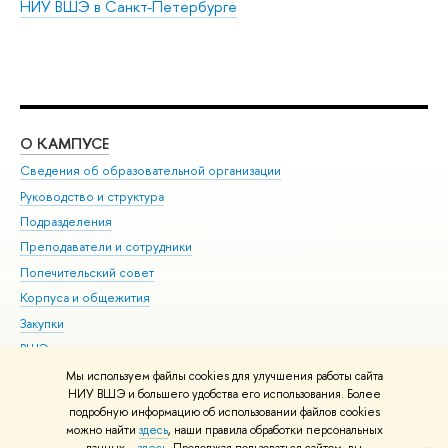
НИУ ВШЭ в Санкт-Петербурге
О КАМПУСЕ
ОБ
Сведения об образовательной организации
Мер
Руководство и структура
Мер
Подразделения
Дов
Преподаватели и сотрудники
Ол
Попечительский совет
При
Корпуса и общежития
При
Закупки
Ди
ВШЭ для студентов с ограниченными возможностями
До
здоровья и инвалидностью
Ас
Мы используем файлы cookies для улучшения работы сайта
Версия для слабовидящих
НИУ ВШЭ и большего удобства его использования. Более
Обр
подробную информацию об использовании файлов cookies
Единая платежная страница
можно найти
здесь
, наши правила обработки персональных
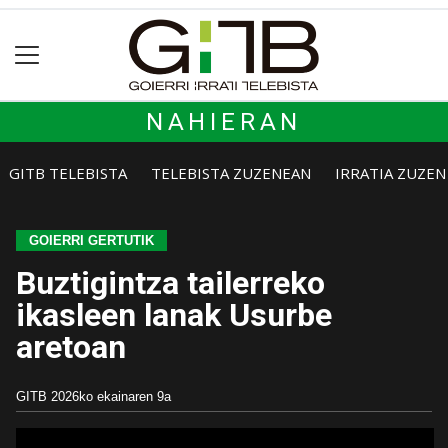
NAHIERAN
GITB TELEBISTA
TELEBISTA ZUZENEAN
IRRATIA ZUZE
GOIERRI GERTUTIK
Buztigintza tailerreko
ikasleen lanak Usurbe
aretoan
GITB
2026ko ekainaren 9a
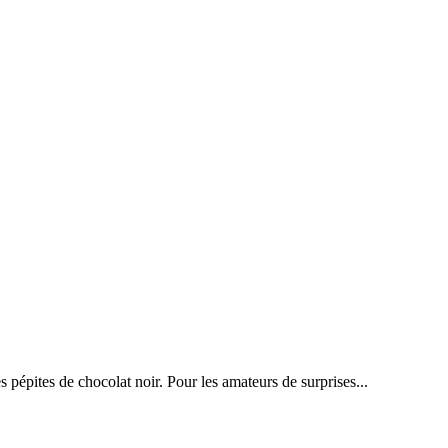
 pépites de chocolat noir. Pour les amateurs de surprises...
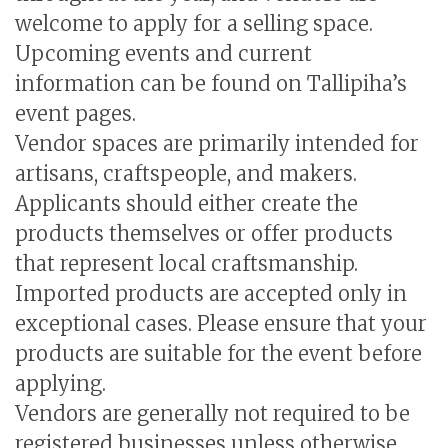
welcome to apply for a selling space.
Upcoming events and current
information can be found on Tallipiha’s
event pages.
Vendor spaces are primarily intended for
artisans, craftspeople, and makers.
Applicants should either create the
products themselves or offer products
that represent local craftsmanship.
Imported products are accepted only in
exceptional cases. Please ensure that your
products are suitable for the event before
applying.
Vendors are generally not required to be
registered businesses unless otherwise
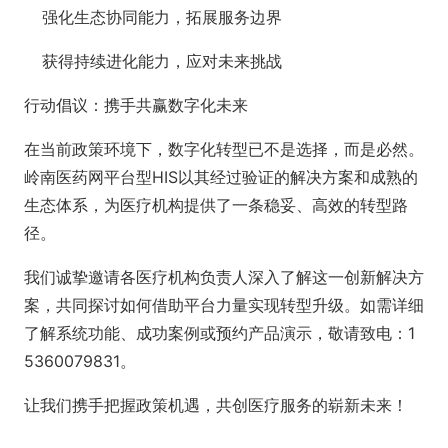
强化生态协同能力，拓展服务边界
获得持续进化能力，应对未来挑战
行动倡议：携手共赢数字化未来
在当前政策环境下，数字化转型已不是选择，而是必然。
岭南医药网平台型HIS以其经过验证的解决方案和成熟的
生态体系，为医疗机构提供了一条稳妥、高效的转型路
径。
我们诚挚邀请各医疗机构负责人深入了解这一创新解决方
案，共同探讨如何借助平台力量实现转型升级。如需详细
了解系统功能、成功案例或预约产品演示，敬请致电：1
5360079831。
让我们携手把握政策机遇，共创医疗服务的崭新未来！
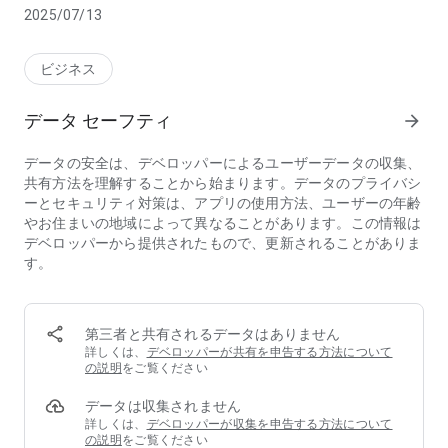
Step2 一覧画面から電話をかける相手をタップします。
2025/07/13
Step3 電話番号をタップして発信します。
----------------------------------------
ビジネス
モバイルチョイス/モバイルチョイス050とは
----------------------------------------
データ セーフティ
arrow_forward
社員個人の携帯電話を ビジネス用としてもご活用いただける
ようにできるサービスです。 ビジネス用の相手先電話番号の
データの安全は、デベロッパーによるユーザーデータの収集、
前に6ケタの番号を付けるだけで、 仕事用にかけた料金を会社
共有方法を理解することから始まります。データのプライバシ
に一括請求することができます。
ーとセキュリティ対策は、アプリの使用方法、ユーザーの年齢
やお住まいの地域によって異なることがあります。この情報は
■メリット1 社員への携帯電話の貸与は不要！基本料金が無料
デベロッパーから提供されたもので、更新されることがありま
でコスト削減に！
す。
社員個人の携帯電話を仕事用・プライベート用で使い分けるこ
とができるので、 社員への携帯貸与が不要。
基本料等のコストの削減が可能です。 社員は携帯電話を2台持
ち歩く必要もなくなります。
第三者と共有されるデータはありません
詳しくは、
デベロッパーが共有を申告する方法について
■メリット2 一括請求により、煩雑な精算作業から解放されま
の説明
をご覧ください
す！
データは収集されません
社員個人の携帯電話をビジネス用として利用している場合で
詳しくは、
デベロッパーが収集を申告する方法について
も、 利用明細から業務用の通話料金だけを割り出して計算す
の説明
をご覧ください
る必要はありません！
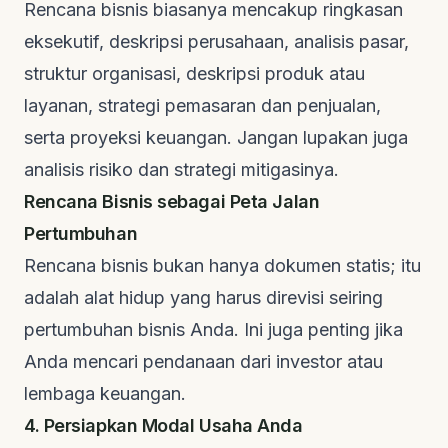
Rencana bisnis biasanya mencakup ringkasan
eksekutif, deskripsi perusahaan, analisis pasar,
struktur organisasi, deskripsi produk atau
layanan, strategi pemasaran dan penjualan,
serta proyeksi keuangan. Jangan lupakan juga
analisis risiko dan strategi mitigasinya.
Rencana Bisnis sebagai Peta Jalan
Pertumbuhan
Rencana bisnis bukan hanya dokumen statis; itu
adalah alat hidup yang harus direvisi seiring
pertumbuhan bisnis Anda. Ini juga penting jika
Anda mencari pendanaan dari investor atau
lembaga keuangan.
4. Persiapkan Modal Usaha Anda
* * *
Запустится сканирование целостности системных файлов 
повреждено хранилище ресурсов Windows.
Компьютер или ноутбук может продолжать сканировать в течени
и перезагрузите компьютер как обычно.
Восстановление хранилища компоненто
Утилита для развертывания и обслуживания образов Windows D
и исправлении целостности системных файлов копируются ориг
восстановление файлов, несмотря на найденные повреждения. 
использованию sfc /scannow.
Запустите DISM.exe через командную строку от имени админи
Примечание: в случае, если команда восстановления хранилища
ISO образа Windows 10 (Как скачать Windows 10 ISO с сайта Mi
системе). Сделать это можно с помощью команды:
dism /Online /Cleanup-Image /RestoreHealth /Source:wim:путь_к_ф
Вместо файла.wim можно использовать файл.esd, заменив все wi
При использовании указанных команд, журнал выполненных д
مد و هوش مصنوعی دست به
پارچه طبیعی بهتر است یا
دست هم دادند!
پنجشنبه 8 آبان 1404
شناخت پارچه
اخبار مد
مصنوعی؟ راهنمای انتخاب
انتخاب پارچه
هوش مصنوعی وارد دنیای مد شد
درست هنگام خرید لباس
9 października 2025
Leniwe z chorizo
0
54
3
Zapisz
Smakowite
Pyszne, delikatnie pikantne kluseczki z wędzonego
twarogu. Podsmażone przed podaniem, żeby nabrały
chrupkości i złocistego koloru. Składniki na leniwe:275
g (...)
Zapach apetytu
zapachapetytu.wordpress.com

--- EXERCISE ---
Return only the part of the records above that opens with the line containing "Rencana bisnis biasanya mencakup ringkasan" and closes with the line containing "4. Persiapkan Modal Usaha Anda", ends included.

--- WRITTEN SOLUTION ---
Rencana bisnis biasanya mencakup ringkasan
eksekutif, deskripsi perusahaan, analisis pasar,
struktur organisasi, deskripsi produk atau
layanan, strategi pemasaran dan penjualan,
serta proyeksi keuangan. Jangan lupakan juga
analisis risiko dan strategi mitigasinya.
Rencana Bisnis sebagai Peta Jalan
Pertumbuhan
Rencana bisnis bukan hanya dokumen statis; itu
adalah alat hidup yang harus direvisi seiring
pertumbuhan bisnis Anda. Ini juga penting jika
Anda mencari pendanaan dari investor atau
lembaga keuangan.
4. Persiapkan Modal Usaha Anda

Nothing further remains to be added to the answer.